**ABOUT THIS EXERCISE**
The response must consist of the lines below from the one with "Engineering and Design Profile" through the one with "that load this", exactly as they appear and with both ends kept.

(Data excerpts)
------------------------------------------------------------------------
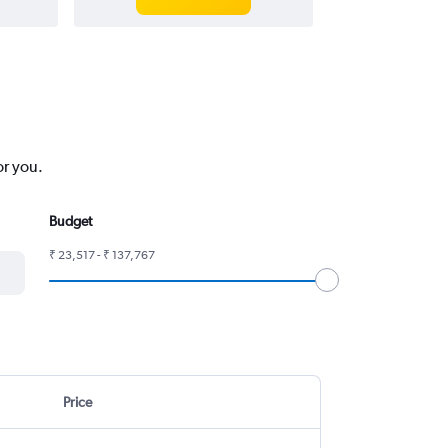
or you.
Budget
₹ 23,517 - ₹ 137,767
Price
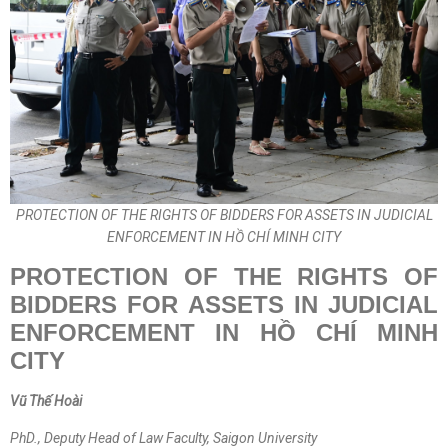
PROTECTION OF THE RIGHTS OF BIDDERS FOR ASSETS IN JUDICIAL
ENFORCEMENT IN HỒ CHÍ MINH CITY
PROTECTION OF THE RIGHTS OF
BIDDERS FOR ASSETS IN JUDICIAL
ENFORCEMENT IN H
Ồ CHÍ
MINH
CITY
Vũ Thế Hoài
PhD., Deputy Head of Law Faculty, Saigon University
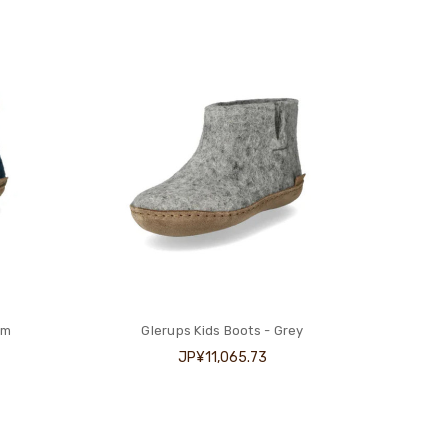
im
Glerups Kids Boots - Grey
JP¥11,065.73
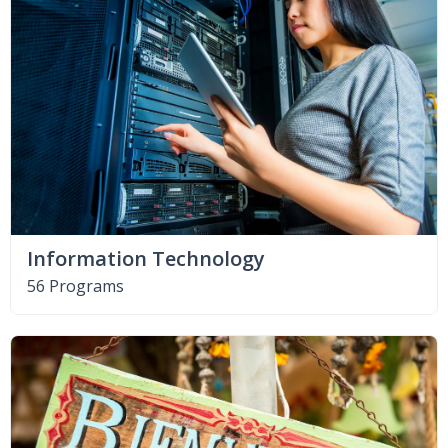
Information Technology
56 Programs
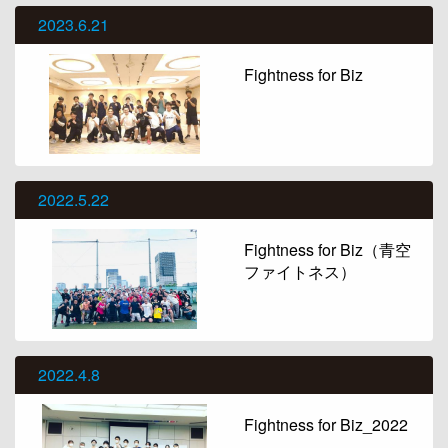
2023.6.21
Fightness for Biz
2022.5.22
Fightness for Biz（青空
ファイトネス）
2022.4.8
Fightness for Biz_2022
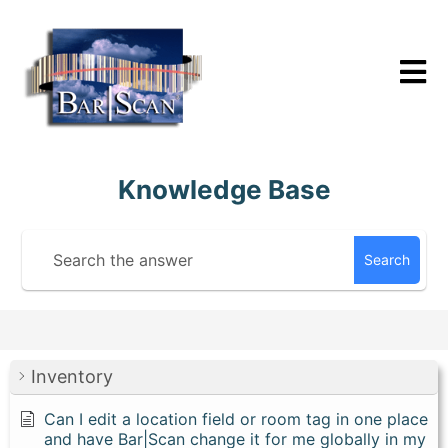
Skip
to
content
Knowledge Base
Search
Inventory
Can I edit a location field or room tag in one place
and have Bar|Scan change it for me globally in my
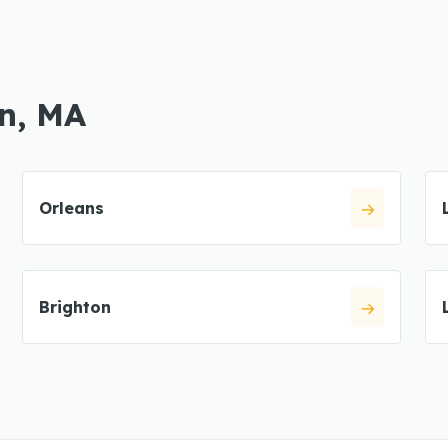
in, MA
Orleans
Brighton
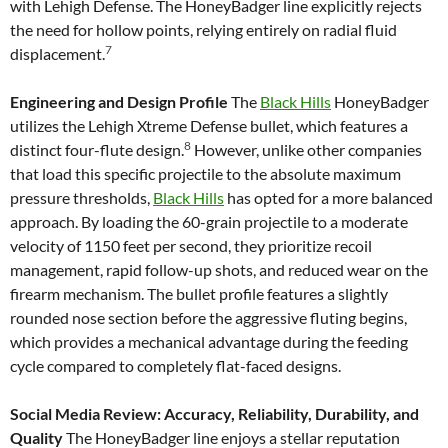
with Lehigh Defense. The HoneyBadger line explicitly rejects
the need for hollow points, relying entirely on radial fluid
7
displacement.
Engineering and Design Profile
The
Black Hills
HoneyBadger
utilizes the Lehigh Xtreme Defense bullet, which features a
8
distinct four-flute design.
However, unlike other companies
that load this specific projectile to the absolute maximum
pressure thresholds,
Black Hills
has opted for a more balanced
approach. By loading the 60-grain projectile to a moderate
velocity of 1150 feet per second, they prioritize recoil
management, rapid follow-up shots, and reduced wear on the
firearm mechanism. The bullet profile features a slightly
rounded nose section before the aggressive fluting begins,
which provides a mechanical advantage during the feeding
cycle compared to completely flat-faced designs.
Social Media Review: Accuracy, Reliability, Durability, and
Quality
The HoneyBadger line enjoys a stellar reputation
------------------------------------------------------------------------
**WORKED SOLUTION**
Engineering and Design Profile
The
Black Hills
HoneyBadger
utilizes the Lehigh Xtreme Defense bullet, which features a
8
distinct four-flute design.
However, unlike other companies
that load this specific projectile to the absolute maximum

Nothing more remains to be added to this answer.